Report back every line from the entries below in which the word "день" occurs.

[Collected data]

————————

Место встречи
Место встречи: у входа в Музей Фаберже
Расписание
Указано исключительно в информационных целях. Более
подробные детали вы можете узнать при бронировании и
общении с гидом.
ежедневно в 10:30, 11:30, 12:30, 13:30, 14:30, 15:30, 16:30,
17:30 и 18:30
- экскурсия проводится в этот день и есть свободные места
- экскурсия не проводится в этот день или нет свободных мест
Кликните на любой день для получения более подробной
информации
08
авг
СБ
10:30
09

————————

Response area:
- экскурсия проводится в этот день и есть свободные места
- экскурсия не проводится в этот день или нет свободных мест
Кликните на любой день для получения более подробной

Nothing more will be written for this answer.